Em entrevista ao jornal Valor Econômico, o embaixador apressou-se a dizer que não estava fazendo juízo de valor sobre as políticas brasileiras, nem as condenando, mas apenas apresentando fatos. Ou seja, há uma desconfiança efetiva entre os membros sobre a capacidade e a disposição do governo brasileiro de cumprir aquelas duas exigências básicas.
Mas o que é exatamente a OCDE e quais as vantagens de integrá-la, no mundo de hoje?
A entidade, que tem 60 anos, já foi conhecida como o “clube dos ricos”.
E era mais ou menos isso. Reunia o grupo de países mais desenvolvidos e
destacava-se especialmente como um centro de estudos e pesquisas (think
tank). Mas foram exatamente esses estudos que, pouco a pouco, mudaram a
natureza da instituição. Ela passou a desenhar e fixar políticas para
boa governança, às quais os países membros aderiam.
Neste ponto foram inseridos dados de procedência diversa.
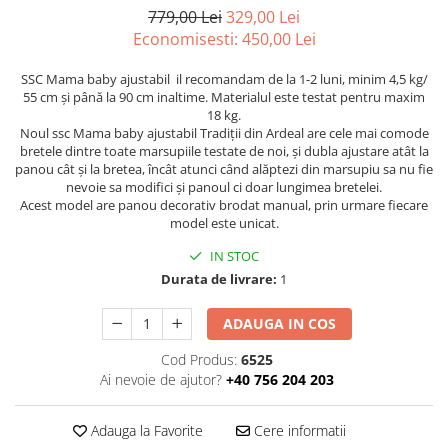
779,00 Lei
329,00 Lei
Economisesti:
450,00
Lei
SSC Mama baby ajustabil il recomandam de la 1-2 luni, minim 4,5 kg/
55 cm și până la 90 cm inaltime. Materialul este testat pentru maxim
18 kg.
Noul ssc Mama baby ajustabil Tradiții din Ardeal are cele mai comode
bretele dintre toate marsupiile testate de noi, și dubla ajustare atât la
panou cât și la bretea, încât atunci când alăptezi din marsupiu sa nu fie
nevoie sa modifici și panoul ci doar lungimea bretelei.
Acest model are panou decorativ brodat manual, prin urmare fiecare
model este unicat.
IN STOC
Durata de livrare:
1
ADAUGA IN COS
Cod Produs:
6525
Ai nevoie de ajutor?
+40 756 204 203
Adauga la Favorite
Cere informatii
Boa governança vai de democracia e direitos humanos até a definição de normas para uma eficiente economia de mercado (com livre concorrência) e políticas públicas que promovam o desenvolvimento e o bem estar individual e social. Se quiserem um termo que está na moda, um tipo de liberalismo social ou progressista. Palavras à parte, é fato que a OCDE foi das primeiras a identificar a questão climática e, mais recentemente, foi a primeira a mostrar os danos que a corrupção impõe ao desenvolvimento e à distribuição de renda.
Neste caso, a coisa começou com a definição de instrumentos para que os países membros combatessem juntos a evasão fiscal. Ora, quem esconde dinheiro da Receita é quase sempre porque não tem como explicar a origem. Ou seja, é roubado. Vai daí que não bastava combater a evasão, mas todo o processo de lavagem de dinheiro, um crime internacional. Assim definiram-se regras e formaram-se acordos de cooperação entre Receitas, bancos centrais, ministérios públicos, judiciários, polícias.
Sabem a Lava Jato? Pois é a expressão exata da montagem desse sistema de
combate à corrupção local e internacional. Não esquecer que a Lava Jato
de Curitiba apanhou falcatruas de empreiteiras brasileiras praticadas
mundo afora. Recebeu e prestou informações de parceiros de outros
países.
Em resumo, a OCDE tem normas de combate à corrupção às quais seus membros aderem. É um selo de qualidade.
O mesmo vale para a questão climática. Partiu da OCDE boa parte das
recomendações para que os países adotassem legislações para garantir que
as empresas comprem de cadeias produtivas sustentáveis. O Reino Unido,
por exemplo, já as implantou.
Lula não queria saber da OCDE. Tentou clube, o dos pobres do Sul, um
total fracasso, exceto num ponto: exportou a corrupção para a América
Latina.
No governo Bolsonaro, Paulo Guedes fez profissão de fé liberal e apressou-se a pedir entrada na OCDE. Foi bem recebido no começo. Mas ninguém é bobo nesse mundo. Ao contrário, todo o mundo percebeu a volta do desmatamento com a complacência ou o estímulo do governo. E o desmonte do sistema de combate à corrupção, aplicado pela cúpula do Executivo, do Legislativo e parte do Judiciário.
Um fato, como disse o embaixador britânico, num recado diplomático mas
incisivo. Notou que o Brasil até tem boas metas para a questão ambiental
e bons instrumentos de combate à corrupção. O problema é a prática, que
tem ido no sentido contrário.
Isso afeta a imagem do país e, sobretudo, os negócios. Como notou o
embaixador, investidores são cada vez mais orientados para países com
políticas verdes e sustentáveis.
É o contrário do nosso selo atual, de pária.